▸ Exercise
Please work out the number of lines in the following material that include "passado", and reply with only that number.

Records for the exercise START

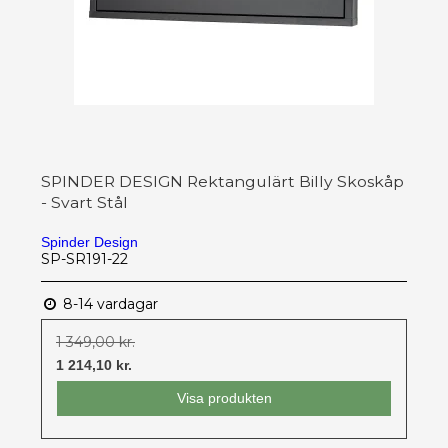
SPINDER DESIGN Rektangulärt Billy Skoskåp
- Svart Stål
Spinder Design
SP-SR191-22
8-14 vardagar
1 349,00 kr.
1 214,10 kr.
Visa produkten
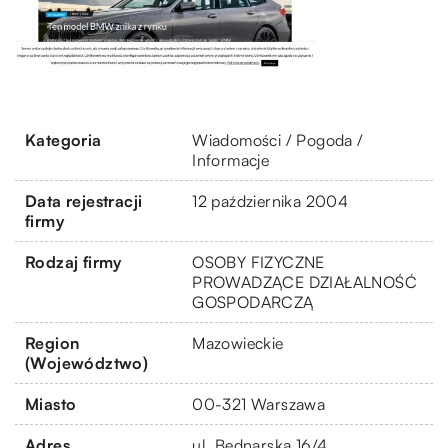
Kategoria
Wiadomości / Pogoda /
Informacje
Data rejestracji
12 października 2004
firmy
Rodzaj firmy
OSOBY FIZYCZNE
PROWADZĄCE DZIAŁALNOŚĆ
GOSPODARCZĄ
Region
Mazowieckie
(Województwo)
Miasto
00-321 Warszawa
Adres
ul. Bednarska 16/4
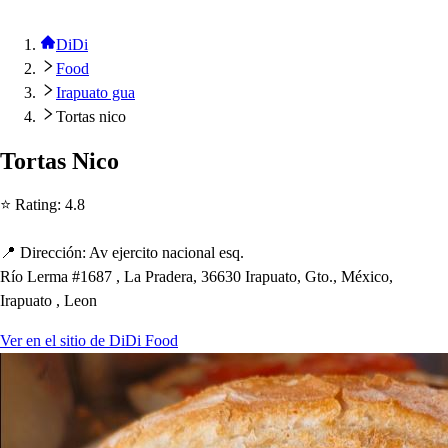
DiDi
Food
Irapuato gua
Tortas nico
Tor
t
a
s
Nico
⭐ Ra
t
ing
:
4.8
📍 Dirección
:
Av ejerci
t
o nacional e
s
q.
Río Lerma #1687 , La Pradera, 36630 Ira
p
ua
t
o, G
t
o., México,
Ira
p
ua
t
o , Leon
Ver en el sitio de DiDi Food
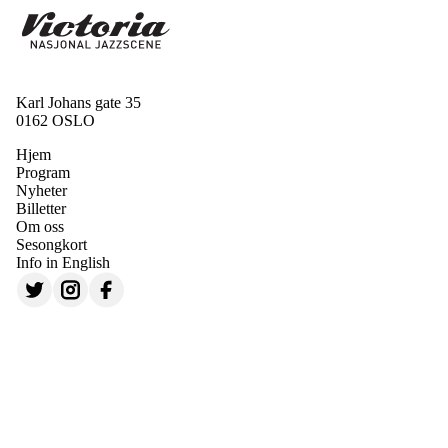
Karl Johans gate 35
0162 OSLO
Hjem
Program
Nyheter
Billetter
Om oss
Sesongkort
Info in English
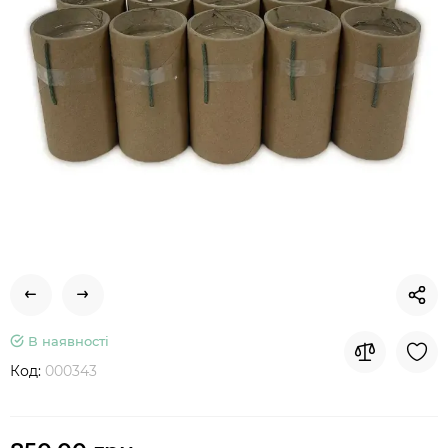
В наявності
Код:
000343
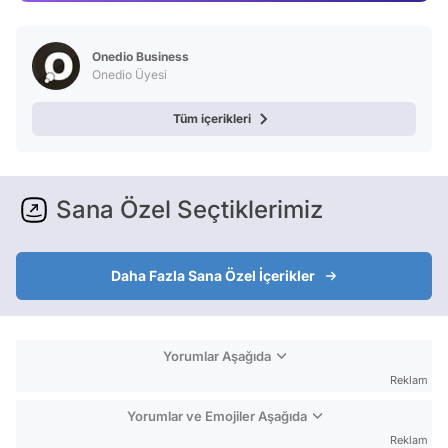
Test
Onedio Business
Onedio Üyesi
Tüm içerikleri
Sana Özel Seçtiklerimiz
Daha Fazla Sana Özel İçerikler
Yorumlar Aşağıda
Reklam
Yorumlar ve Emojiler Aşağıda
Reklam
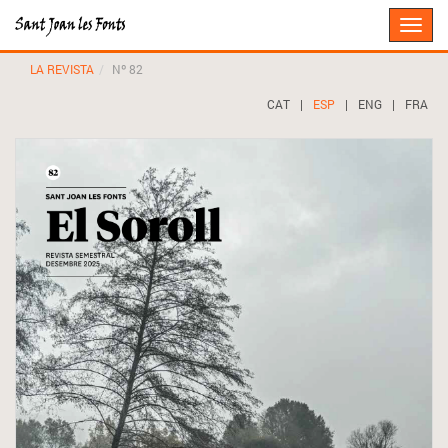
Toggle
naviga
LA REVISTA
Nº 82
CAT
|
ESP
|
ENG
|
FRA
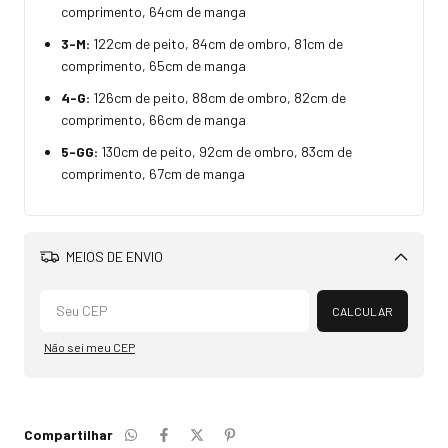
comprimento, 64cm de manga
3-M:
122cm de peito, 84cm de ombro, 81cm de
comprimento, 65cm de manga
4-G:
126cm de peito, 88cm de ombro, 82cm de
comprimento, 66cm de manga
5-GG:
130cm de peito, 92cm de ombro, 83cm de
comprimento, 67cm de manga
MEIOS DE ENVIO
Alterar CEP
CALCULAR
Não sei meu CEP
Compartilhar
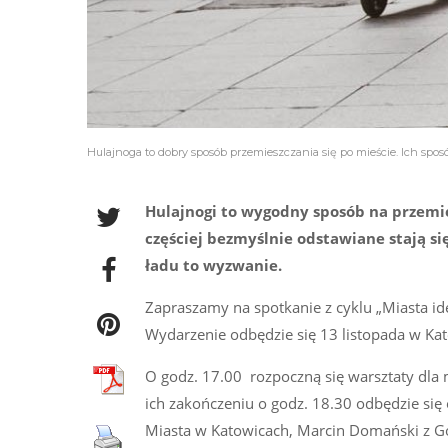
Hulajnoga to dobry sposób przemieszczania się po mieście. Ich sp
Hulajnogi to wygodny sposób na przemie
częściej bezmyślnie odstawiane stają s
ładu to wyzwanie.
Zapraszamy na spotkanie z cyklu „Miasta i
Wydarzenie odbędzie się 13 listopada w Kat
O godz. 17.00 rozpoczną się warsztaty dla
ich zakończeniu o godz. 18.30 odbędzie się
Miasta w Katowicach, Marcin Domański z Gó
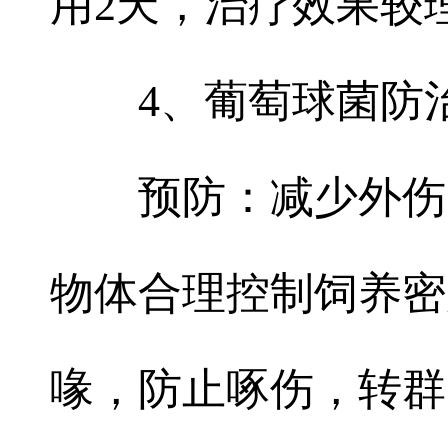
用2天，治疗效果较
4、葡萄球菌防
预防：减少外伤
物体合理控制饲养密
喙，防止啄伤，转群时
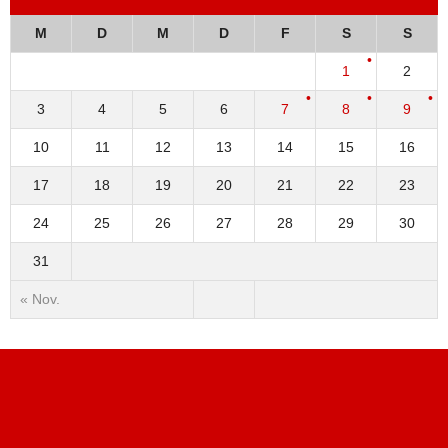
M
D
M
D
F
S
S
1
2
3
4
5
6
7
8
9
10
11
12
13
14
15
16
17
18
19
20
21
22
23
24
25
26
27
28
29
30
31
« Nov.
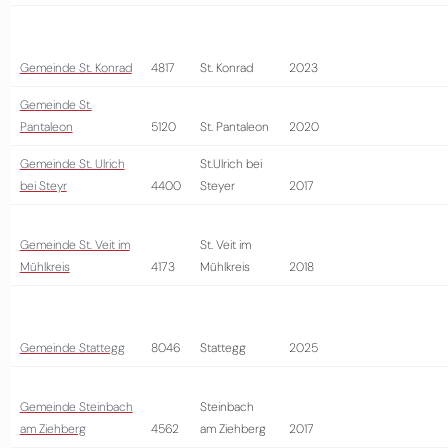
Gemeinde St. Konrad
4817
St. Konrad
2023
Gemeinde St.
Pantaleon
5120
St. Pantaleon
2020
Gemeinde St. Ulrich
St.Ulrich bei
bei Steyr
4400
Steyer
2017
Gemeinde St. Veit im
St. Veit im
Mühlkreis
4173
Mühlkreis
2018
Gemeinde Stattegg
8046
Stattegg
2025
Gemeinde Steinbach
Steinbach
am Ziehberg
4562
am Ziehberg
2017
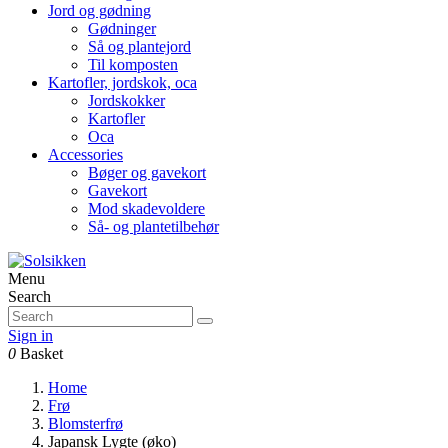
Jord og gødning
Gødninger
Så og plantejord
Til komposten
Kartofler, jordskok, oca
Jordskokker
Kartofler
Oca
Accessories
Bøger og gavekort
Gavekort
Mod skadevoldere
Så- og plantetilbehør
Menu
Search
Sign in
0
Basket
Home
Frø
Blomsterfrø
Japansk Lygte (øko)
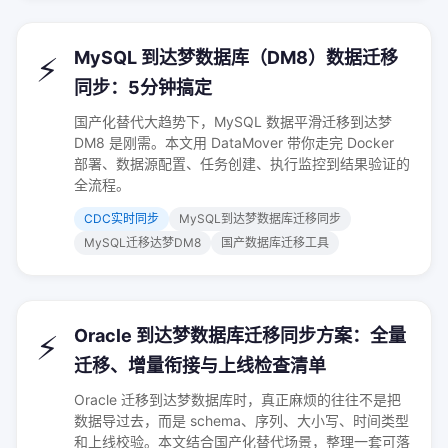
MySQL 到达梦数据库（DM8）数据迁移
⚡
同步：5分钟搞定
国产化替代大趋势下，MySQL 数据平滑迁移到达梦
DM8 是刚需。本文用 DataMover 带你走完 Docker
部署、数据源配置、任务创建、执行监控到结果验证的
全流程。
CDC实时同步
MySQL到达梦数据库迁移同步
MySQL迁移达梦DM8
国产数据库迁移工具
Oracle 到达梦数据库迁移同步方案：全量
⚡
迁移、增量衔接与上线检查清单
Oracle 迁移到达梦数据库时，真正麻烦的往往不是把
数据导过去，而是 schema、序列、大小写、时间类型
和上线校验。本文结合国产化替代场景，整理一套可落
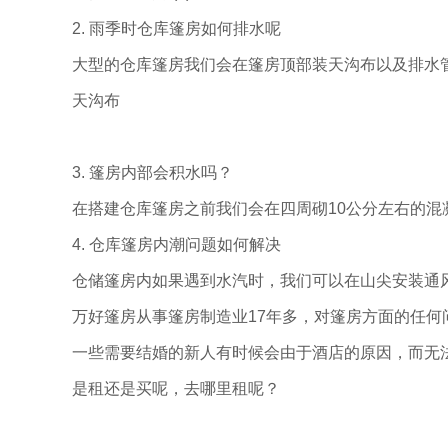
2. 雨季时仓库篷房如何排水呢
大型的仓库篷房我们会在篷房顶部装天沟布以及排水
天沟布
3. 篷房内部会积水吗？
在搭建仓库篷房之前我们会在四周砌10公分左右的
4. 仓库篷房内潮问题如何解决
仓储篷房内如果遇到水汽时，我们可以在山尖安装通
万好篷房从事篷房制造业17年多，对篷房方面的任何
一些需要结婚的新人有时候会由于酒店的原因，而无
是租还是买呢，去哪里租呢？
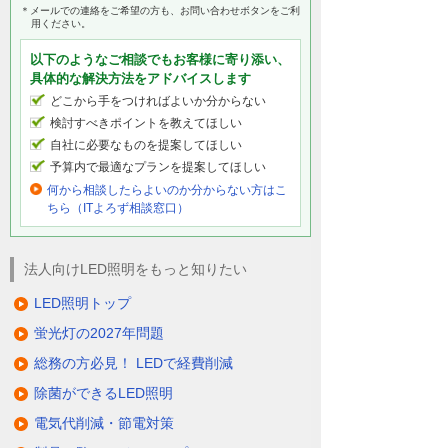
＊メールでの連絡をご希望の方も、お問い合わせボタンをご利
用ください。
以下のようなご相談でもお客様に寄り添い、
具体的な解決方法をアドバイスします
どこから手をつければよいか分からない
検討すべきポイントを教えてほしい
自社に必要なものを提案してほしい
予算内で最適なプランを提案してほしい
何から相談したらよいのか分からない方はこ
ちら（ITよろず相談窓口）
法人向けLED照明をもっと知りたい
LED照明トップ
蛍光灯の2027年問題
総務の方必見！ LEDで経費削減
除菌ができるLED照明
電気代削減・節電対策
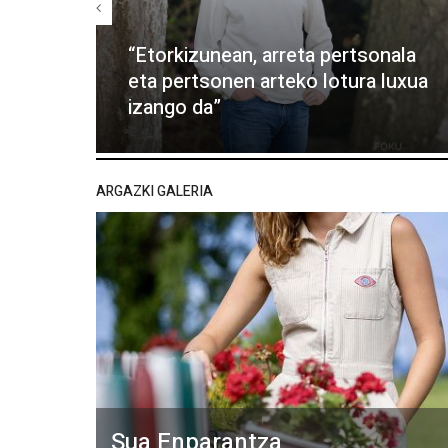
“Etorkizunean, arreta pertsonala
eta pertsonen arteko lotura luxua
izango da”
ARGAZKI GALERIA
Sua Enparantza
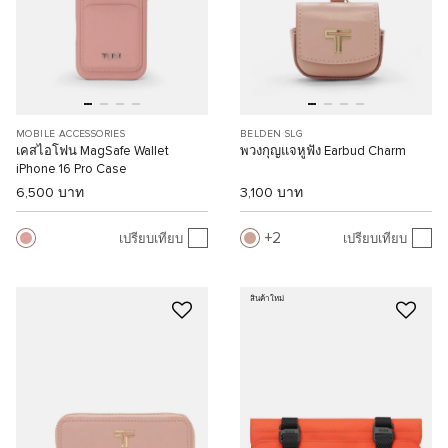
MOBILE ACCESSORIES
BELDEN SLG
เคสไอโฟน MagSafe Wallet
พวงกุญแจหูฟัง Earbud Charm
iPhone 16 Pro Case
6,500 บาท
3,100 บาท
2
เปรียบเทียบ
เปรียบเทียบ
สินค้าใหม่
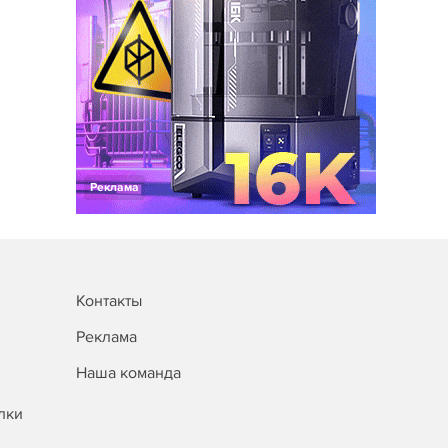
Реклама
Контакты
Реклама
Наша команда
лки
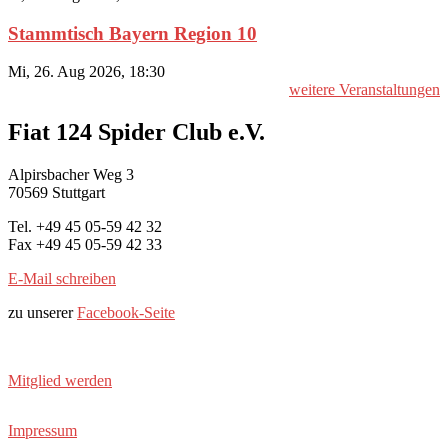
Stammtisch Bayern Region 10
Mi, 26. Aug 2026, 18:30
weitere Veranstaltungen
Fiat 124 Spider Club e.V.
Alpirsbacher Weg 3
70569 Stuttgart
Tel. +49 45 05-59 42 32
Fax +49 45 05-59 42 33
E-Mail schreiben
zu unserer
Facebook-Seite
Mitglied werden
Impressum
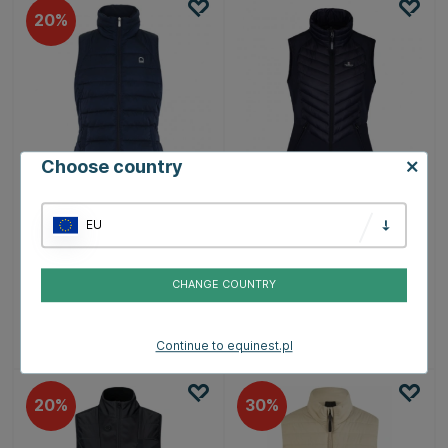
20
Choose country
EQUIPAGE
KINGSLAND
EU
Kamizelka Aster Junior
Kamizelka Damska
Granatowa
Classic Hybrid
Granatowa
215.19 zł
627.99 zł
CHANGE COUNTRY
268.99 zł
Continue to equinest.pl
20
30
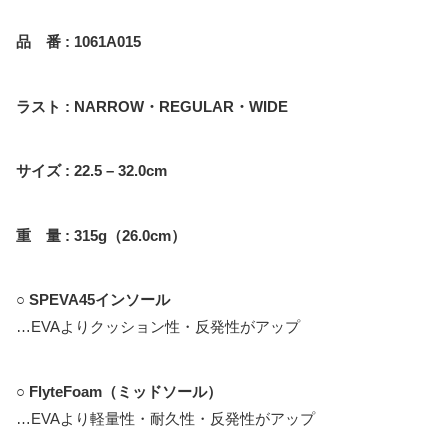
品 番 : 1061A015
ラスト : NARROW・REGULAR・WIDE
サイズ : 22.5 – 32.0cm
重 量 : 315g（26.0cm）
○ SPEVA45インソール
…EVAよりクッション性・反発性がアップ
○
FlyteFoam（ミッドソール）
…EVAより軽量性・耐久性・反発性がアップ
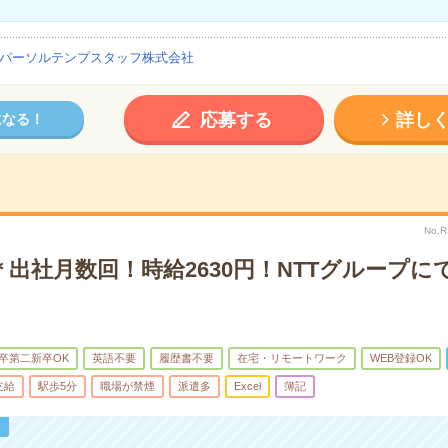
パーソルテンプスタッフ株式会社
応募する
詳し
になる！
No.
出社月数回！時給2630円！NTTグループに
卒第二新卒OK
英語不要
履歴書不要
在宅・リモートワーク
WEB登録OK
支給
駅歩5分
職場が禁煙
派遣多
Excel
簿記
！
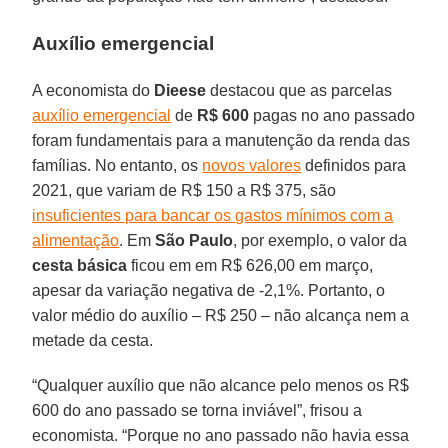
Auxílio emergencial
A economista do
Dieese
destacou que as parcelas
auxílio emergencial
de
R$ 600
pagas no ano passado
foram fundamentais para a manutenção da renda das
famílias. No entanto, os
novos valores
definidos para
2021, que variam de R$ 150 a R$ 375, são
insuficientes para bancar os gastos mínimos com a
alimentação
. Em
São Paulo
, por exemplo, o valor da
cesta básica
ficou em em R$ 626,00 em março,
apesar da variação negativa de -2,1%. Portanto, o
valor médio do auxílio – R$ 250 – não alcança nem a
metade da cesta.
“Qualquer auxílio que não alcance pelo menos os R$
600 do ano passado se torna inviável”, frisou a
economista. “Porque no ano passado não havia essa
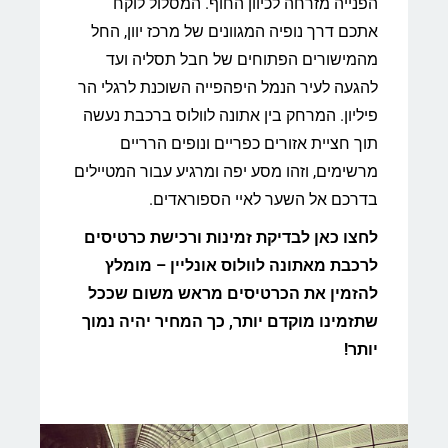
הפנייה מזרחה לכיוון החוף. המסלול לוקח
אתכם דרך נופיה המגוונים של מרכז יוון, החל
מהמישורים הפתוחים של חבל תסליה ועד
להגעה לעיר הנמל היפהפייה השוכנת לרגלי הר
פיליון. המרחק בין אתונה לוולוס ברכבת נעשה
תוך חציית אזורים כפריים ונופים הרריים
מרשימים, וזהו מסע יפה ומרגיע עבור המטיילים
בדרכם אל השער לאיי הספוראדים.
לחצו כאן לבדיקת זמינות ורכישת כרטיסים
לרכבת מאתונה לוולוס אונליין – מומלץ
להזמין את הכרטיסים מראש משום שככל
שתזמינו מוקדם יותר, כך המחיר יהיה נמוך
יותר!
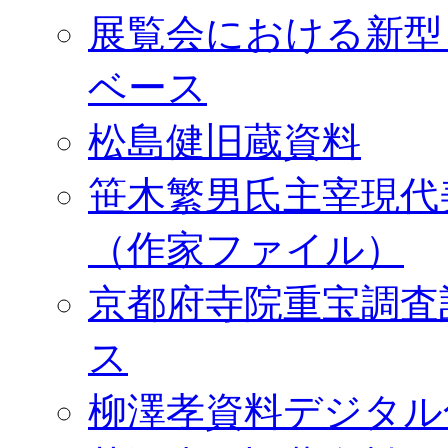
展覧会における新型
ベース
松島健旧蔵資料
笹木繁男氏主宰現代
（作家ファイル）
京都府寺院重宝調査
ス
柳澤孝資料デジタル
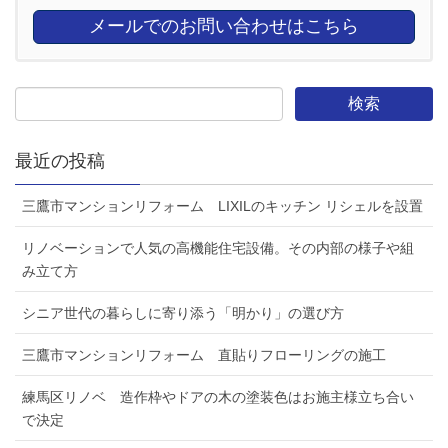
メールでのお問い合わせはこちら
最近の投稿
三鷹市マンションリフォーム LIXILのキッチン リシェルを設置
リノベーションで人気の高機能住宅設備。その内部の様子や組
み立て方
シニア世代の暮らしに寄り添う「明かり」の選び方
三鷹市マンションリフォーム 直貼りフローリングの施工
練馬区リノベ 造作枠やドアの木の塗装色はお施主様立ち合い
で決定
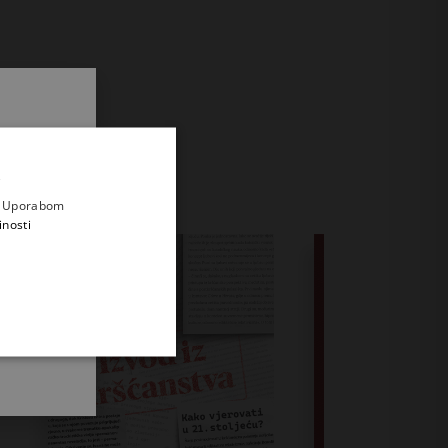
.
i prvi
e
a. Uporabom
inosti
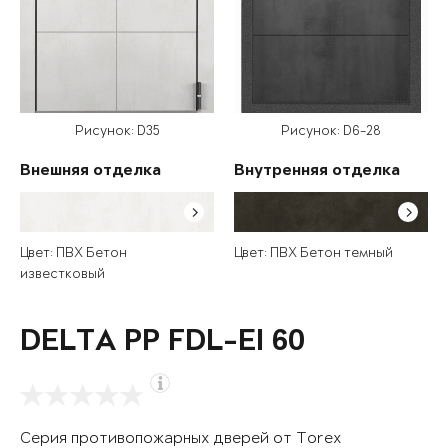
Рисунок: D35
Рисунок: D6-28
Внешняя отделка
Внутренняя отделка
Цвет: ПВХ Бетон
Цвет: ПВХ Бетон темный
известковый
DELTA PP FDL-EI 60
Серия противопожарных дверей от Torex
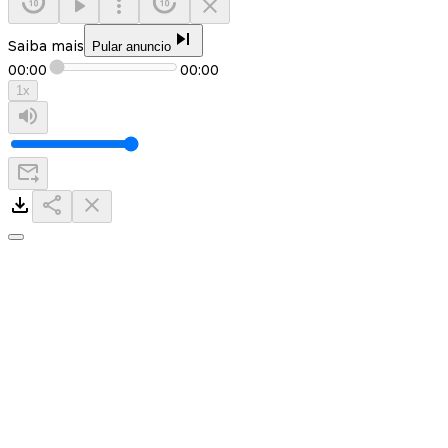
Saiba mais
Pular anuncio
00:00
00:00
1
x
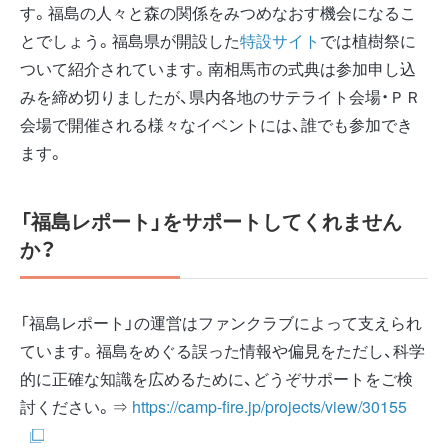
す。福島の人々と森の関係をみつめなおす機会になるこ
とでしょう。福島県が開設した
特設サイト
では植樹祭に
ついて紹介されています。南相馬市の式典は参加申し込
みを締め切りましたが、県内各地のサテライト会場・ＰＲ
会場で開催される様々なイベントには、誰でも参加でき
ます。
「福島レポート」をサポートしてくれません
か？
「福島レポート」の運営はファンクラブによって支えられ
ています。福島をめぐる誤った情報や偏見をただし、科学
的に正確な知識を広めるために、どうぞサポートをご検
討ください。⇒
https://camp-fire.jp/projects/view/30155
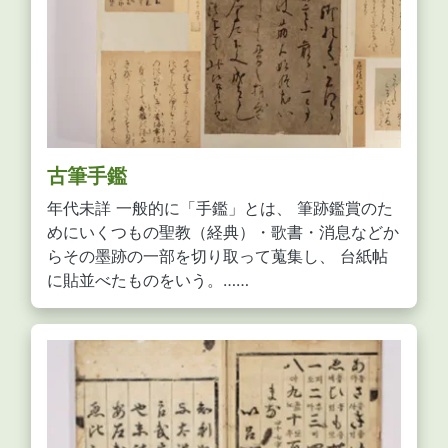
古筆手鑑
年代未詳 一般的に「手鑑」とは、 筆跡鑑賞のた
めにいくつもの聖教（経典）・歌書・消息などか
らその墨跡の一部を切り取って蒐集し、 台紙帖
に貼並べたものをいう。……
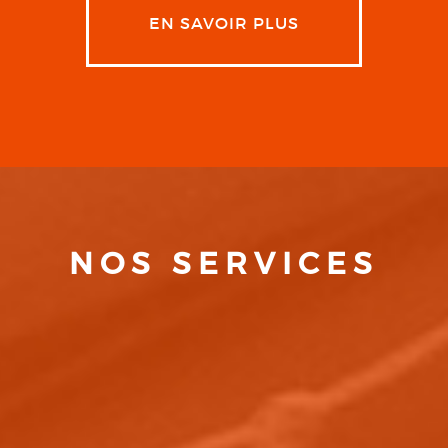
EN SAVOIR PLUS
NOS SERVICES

Records for the exercise END

▸ Answer to this task
3